David was advised by Samuel throughout his life. He stabilized Israel and fortified it well against enemies, and is also known as the Psalmist, composing songs and poems that glorify God, describe His nature and coming, and our faith.
David’s life prefigures the power, wisdom, and earthly arrival of Christ. God’s choosing David as king before Saul’s reign had ended mirrors Christ bringing a new order to the world. God’s support of David in battle reflects Christ’s power on earth. David also once danced, rejoicing and in a state of undress, before the Ark of the Covenant. This image is repeated in the New Testament when John the Baptist leapt for joy in his mother’s womb when he encountered the unborn Jesus within the New Ark, the Theotokos.
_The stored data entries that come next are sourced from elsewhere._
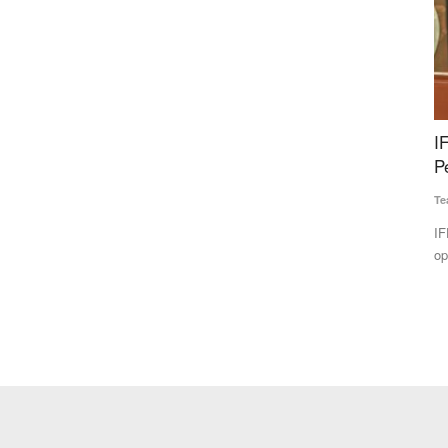
e to Rs
IFFCO Reports Record Profit and Overall
W
 Stock
Performance in FY 2025–26
r
G
Team RuralVoice
Apr 1, 2026
Te
IFFCO has announced an exceptional financial and
operational performance for FY...
e under the
In
th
David was only human and committed many sins, but he always recognized his guilt and confessed his sins before God. God said, “I will raise up your seed after you, who will come from your body, and I will prepare his kingdom. He shall build a house for My name, and I will establish his throne forever” (2 Kgd. 7:12-13). God refers not only to David’s son and successor Solomon, and his building of the Temple, but also points to the “kingdom” established by Christ, who would be born of David’s line.
In the icon, David wears the gold crown and his red and blue-purple robes of a king. He is also shown as a Psalmist, writing, “O Lord how great are they works, in wisdom hast thou made them all” (Ps. 103:24). His eyes are raised, showing his devotion to God.
The Prophet David is commemorated by the Orthodox Church on the Sunday after Christmas.